▶ TO DO: Print exactly the lines from the one that contains "For every button, label, input, icon, or" through the final line of the entries below, both included, and nothing else; omit the pictures.
- Opening Delimiter -
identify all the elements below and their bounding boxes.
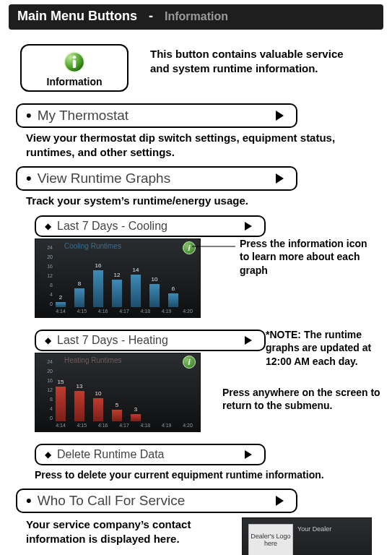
page-header: Main Menu Buttons - Information	[9, 4, 383, 30]
y-axis: 24201612840	[40, 359, 53, 421]
info-icon	[30, 50, 118, 74]
callout-line	[192, 246, 235, 247]
x-axis: 4:144:154:164:174:184:194:20	[56, 309, 193, 316]
chevron-right-icon	[244, 449, 253, 460]
graph-title: Cooling Runtimes	[64, 242, 121, 250]
diamond-bullet-icon: ◆	[45, 449, 51, 460]
information-button-label: Information	[30, 76, 118, 87]
header-title-main: Main Menu Buttons	[17, 9, 137, 23]
chevron-right-icon	[274, 495, 284, 507]
bullet-icon: •	[26, 493, 32, 509]
bullet-icon: •	[26, 171, 32, 186]
option-label: My Thermostat	[38, 108, 129, 124]
option-label: View Runtime Graphs	[38, 171, 170, 186]
dealer-info-screen[interactable]: Dealer's Logo here Your Dealer ✉Email: ⊕…	[242, 517, 372, 555]
callout-press-anywhere: Press anywhere on the screen to return t…	[222, 386, 392, 413]
information-button[interactable]: Information	[20, 44, 129, 92]
option-view-runtime-graphs[interactable]: • View Runtime Graphs	[16, 166, 297, 191]
heating-runtime-graph[interactable]: Heating Runtimes i 24201612840 15131053 …	[35, 353, 201, 432]
bar-series-cooling: 28161214106	[56, 252, 193, 307]
dealer-logo-placeholder: Dealer's Logo here	[248, 524, 293, 555]
header-title-sub: Information	[165, 10, 228, 22]
chevron-right-icon	[274, 173, 284, 184]
y-axis: 24201612840	[40, 245, 53, 307]
svg-marker-8	[245, 450, 252, 459]
dealer-header: Your Dealer	[297, 525, 331, 533]
runtime-update-note: *NOTE: The runtime graphs are updated at…	[266, 328, 392, 369]
bullet-icon: •	[26, 108, 32, 124]
suboption-cooling[interactable]: ◆ Last 7 Days - Cooling	[35, 215, 266, 237]
option-view-runtime-desc: Track your system’s runtime/energy usage…	[26, 194, 370, 208]
option-my-thermostat-desc: View your thermostat dip switch settings…	[26, 131, 370, 159]
suboption-label: Last 7 Days - Cooling	[57, 220, 167, 233]
suboption-label: Delete Runtime Data	[57, 448, 165, 461]
suboption-heating[interactable]: ◆ Last 7 Days - Heating	[35, 330, 266, 351]
bar-series-heating: 15131053	[56, 366, 193, 421]
svg-marker-7	[245, 336, 252, 345]
svg-marker-5	[245, 222, 252, 231]
cooling-runtime-graph[interactable]: Cooling Runtimes i 24201612840 281612141…	[35, 238, 201, 318]
suboption-delete-runtime[interactable]: ◆ Delete Runtime Data	[35, 444, 266, 465]
callout-press-info: Press the information icon to learn more…	[240, 237, 370, 278]
diamond-bullet-icon: ◆	[45, 335, 51, 345]
option-who-to-call-desc: Your service company’s contact informati…	[26, 517, 214, 547]
svg-marker-4	[276, 173, 284, 184]
chevron-right-icon	[244, 221, 253, 231]
graph-title: Heating Runtimes	[64, 356, 121, 364]
suboption-label: Last 7 Days - Heating	[57, 334, 168, 347]
intro-description: This button contains valuable service an…	[150, 47, 352, 77]
header-separator: -	[141, 9, 160, 23]
option-my-thermostat[interactable]: • My Thermostat	[16, 103, 297, 128]
svg-marker-3	[276, 111, 284, 121]
chevron-right-icon	[274, 110, 284, 121]
svg-rect-2	[73, 60, 76, 68]
svg-point-1	[73, 56, 76, 59]
svg-marker-9	[276, 496, 284, 506]
diamond-bullet-icon: ◆	[45, 221, 51, 231]
x-axis: 4:144:154:164:174:184:194:20	[56, 423, 193, 430]
suboption-delete-desc: Press to delete your current equipment r…	[35, 468, 370, 481]
chevron-right-icon	[244, 335, 253, 345]
option-who-to-call[interactable]: • Who To Call For Service	[16, 489, 297, 513]
intro-row: Information This button contains valuabl…	[20, 44, 380, 92]
option-label: Who To Call For Service	[38, 493, 186, 509]
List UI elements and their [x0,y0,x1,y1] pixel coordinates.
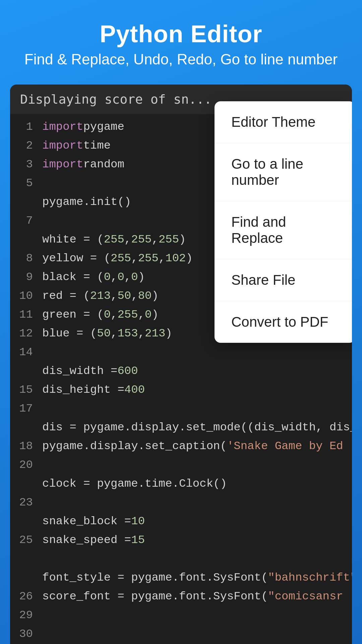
code-line: font_style = pygame.font.SysFont("bahnsc… [42,568,347,587]
line-number: 30 [14,625,33,643]
line-number: 14 [14,343,33,362]
dropdown-item-goto-line[interactable]: Go to a line number [215,143,352,201]
dropdown-item-share-file[interactable]: Share File [215,259,352,301]
header: Python Editor Find & Replace, Undo, Redo… [0,0,362,78]
code-line: pygame.display.set_caption('Snake Game b… [42,437,347,455]
line-number: 2 [14,136,33,155]
line-number: 25 [14,531,33,549]
line-number: 10 [14,286,33,305]
line-number [14,549,33,568]
code-line [42,343,347,362]
editor-container: Displaying score of sn... 12357891011121… [10,85,352,644]
line-number: 23 [14,493,33,512]
app-title: Python Editor [13,20,349,48]
code-line [42,493,347,512]
code-line: dis_height = 400 [42,380,347,399]
line-number: 12 [14,324,33,343]
dropdown-item-editor-theme[interactable]: Editor Theme [215,101,352,143]
line-number: 8 [14,249,33,268]
code-line: snake_block = 10 [42,512,347,531]
code-line [42,625,347,643]
line-number [14,230,33,249]
code-line [42,549,347,568]
code-line: dis_width = 600 [42,362,347,380]
dropdown-item-convert-pdf[interactable]: Convert to PDF [215,301,352,343]
line-number: 1 [14,117,33,136]
app-subtitle: Find & Replace, Undo, Redo, Go to line n… [13,51,349,68]
line-number [14,512,33,531]
line-number [14,474,33,493]
line-number: 11 [14,305,33,324]
line-number: 29 [14,606,33,625]
code-line: clock = pygame.time.Clock() [42,474,347,493]
line-number: 5 [14,174,33,193]
line-number: 15 [14,380,33,399]
code-line: dis = pygame.display.set_mode((dis_width… [42,418,347,437]
code-line: score_font = pygame.font.SysFont("comics… [42,587,347,606]
line-number: 7 [14,211,33,230]
line-number [14,418,33,437]
line-number: 9 [14,268,33,286]
line-number [14,362,33,380]
line-number: 20 [14,455,33,474]
dropdown-item-find-replace[interactable]: Find and Replace [215,201,352,259]
line-number [14,568,33,587]
line-number: 3 [14,155,33,174]
code-line [42,455,347,474]
line-number: 26 [14,587,33,606]
code-line: snake_speed = 15 [42,531,347,549]
code-line [42,606,347,625]
code-line [42,399,347,418]
line-numbers: 1235789101112141517182023252629303335 [10,117,37,644]
line-number [14,193,33,211]
dropdown-menu: Editor ThemeGo to a line numberFind and … [215,101,352,343]
line-number: 18 [14,437,33,455]
line-number: 17 [14,399,33,418]
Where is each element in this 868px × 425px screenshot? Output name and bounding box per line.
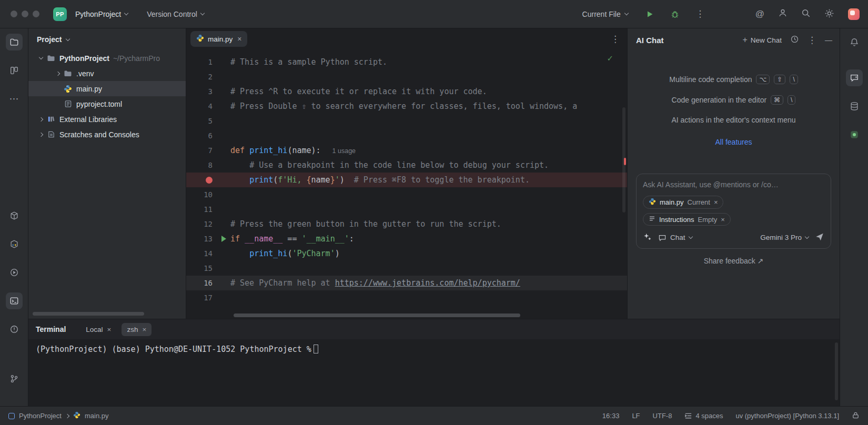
attachment-chip-main-py[interactable]: main.py Current × [643, 196, 723, 209]
readonly-toggle[interactable] [852, 411, 860, 421]
terminal-output[interactable]: (PythonProject) (base) Python@DE-UNIT-10… [28, 339, 840, 406]
line-separator-widget[interactable]: LF [632, 412, 640, 420]
profile-badge-icon[interactable] [848, 8, 860, 20]
model-selector[interactable]: Gemini 3 Pro [760, 234, 809, 241]
editor-options-kebab[interactable]: ⋮ [611, 34, 620, 45]
tree-item-pyproject-toml[interactable]: pyproject.toml [28, 96, 186, 112]
line-number[interactable]: 14 [186, 246, 217, 261]
line-number[interactable] [186, 173, 217, 187]
run-configuration-selector[interactable]: Current File [582, 10, 628, 18]
line-number[interactable]: 7 [186, 143, 217, 158]
close-tab-icon[interactable]: × [237, 35, 241, 43]
code-line[interactable]: 1# This is a sample Python script. [186, 55, 627, 69]
chat-mode-selector[interactable]: Chat [658, 234, 692, 242]
tab-main-py[interactable]: main.py × [190, 31, 247, 47]
breadcrumb-project[interactable]: PythonProject [19, 412, 62, 420]
code-line[interactable]: 15 [186, 261, 627, 276]
send-button[interactable] [815, 232, 824, 243]
code-line[interactable]: 3# Press ^R to execute it or replace it … [186, 84, 627, 99]
line-number[interactable]: 6 [186, 128, 217, 143]
code-line[interactable]: 12# Press the green button in the gutter… [186, 217, 627, 231]
project-panel-header[interactable]: Project [28, 28, 186, 50]
ai-mentions-button[interactable]: @ [755, 9, 764, 19]
line-number[interactable]: 15 [186, 261, 217, 276]
structure-tool-button[interactable] [6, 62, 23, 79]
version-control-menu[interactable]: Version Control [144, 8, 207, 21]
code-line[interactable]: 10 [186, 187, 627, 202]
line-number[interactable]: 4 [186, 99, 217, 114]
terminal-tab-zsh[interactable]: zsh× [122, 323, 152, 336]
settings-button[interactable] [824, 8, 834, 20]
line-number[interactable]: 10 [186, 187, 217, 202]
terminal-tool-button[interactable] [6, 292, 23, 309]
run-button[interactable] [642, 6, 658, 22]
notifications-button[interactable] [846, 34, 863, 50]
tree-item-venv[interactable]: .venv [28, 66, 186, 81]
more-tools-button[interactable]: ⋯ [6, 90, 23, 107]
line-number[interactable]: 16 [186, 276, 217, 290]
project-menu[interactable]: PythonProject [72, 8, 131, 21]
search-everywhere-button[interactable] [801, 8, 811, 19]
tree-item-main-py[interactable]: main.py [28, 81, 186, 96]
run-line-icon[interactable] [221, 236, 226, 242]
junie-tool-button[interactable] [846, 126, 863, 143]
code-line[interactable]: 7def print_hi(name):1 usage [186, 143, 627, 158]
code-with-me-button[interactable] [778, 8, 788, 19]
code-line[interactable]: 4# Press Double ⇧ to search everywhere f… [186, 99, 627, 114]
project-tool-button[interactable] [6, 34, 23, 50]
hide-panel-button[interactable]: — [825, 36, 832, 44]
code-line[interactable]: 11 [186, 202, 627, 217]
share-feedback-link[interactable]: Share feedback ↗ [628, 257, 840, 265]
more-actions-button[interactable]: ⋮ [692, 6, 708, 22]
line-number[interactable]: 2 [186, 69, 217, 84]
code-line[interactable]: 6 [186, 128, 627, 143]
all-features-link[interactable]: All features [628, 138, 840, 146]
database-tool-button[interactable] [846, 98, 863, 115]
interpreter-widget[interactable]: uv (pythonProject) [Python 3.13.1] [735, 412, 839, 420]
code-line[interactable]: 16# See PyCharm help at https://www.jetb… [186, 276, 627, 290]
encoding-widget[interactable]: UTF-8 [653, 412, 672, 420]
code-line[interactable]: 13if __name__ == '__main__': [186, 231, 627, 246]
indent-widget[interactable]: 4 spaces [684, 412, 723, 420]
code-line[interactable]: 17 [186, 290, 627, 305]
error-stripe-mark[interactable] [624, 158, 626, 165]
problems-tool-button[interactable] [6, 321, 23, 338]
close-tab-icon[interactable]: × [107, 326, 112, 333]
code-line[interactable]: 8 # Use a breakpoint in the code line be… [186, 158, 627, 173]
code-line[interactable]: 5 [186, 114, 627, 128]
horizontal-scrollbar[interactable] [33, 312, 144, 316]
new-chat-button[interactable]: +New Chat [742, 35, 782, 45]
line-number[interactable]: 17 [186, 290, 217, 305]
ai-prompt-input[interactable]: Ask AI Assistant, use @mentions or /co… … [636, 174, 831, 249]
tree-item-root[interactable]: PythonProject ~/PycharmPro [28, 50, 186, 66]
line-number[interactable]: 1 [186, 55, 217, 69]
ai-chat-tool-button[interactable] [846, 69, 863, 86]
prompt-library-button[interactable] [643, 232, 652, 243]
line-number[interactable]: 11 [186, 202, 217, 217]
terminal-scrollbar[interactable] [835, 342, 838, 400]
code-line[interactable]: print(f'Hi, {name}') # Press ⌘F8 to togg… [186, 173, 627, 187]
terminal-tab-local[interactable]: Local× [80, 323, 116, 336]
version-control-tool-button[interactable] [6, 370, 23, 387]
editor-code-area[interactable]: 1# This is a sample Python script.23# Pr… [186, 49, 627, 319]
line-number[interactable]: 3 [186, 84, 217, 99]
ai-options-kebab[interactable]: ⋮ [808, 36, 816, 45]
line-number[interactable]: 5 [186, 114, 217, 128]
code-line[interactable]: 2 [186, 69, 627, 84]
chat-history-button[interactable] [790, 35, 799, 45]
tree-item-scratches[interactable]: Scratches and Consoles [28, 127, 186, 142]
dependencies-tool-button[interactable] [6, 207, 23, 224]
breadcrumb-file[interactable]: main.py [85, 412, 109, 420]
close-tab-icon[interactable]: × [143, 326, 147, 333]
code-line[interactable]: 14 print_hi('PyCharm') [186, 246, 627, 261]
remove-attachment-icon[interactable]: × [721, 216, 725, 224]
debug-button[interactable] [667, 6, 683, 22]
breakpoint-dot[interactable] [206, 177, 213, 184]
python-packages-tool-button[interactable] [6, 236, 23, 252]
line-number[interactable]: 12 [186, 217, 217, 231]
attachment-chip-instructions[interactable]: Instructions Empty × [643, 213, 731, 226]
remove-attachment-icon[interactable]: × [714, 198, 718, 206]
close-window-button[interactable] [11, 11, 17, 17]
minimize-window-button[interactable] [22, 11, 28, 17]
horizontal-scrollbar[interactable] [234, 313, 520, 317]
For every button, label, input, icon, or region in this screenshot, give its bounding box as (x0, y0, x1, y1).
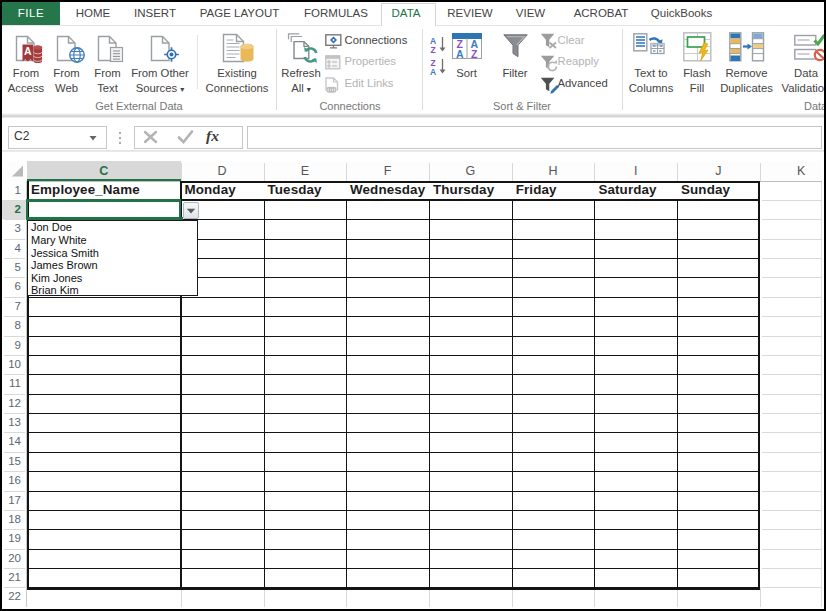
svg-text:A: A (24, 45, 32, 57)
svg-text:A: A (456, 48, 464, 60)
svg-text:Z: Z (430, 45, 435, 54)
svg-text:A: A (430, 67, 436, 76)
svg-text:Z: Z (471, 48, 478, 60)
- Closing Delimiter -
▶ SOLUTION TO THIS TASK:
For every button, label, input, icon, or region in this screenshot, give its bounding box as (x0, y0, x1, y1).
svg-text:A: A (24, 45, 32, 57)
svg-text:A: A (456, 48, 464, 60)
svg-text:Z: Z (430, 45, 435, 54)
svg-text:A: A (430, 67, 436, 76)
svg-text:Z: Z (471, 48, 478, 60)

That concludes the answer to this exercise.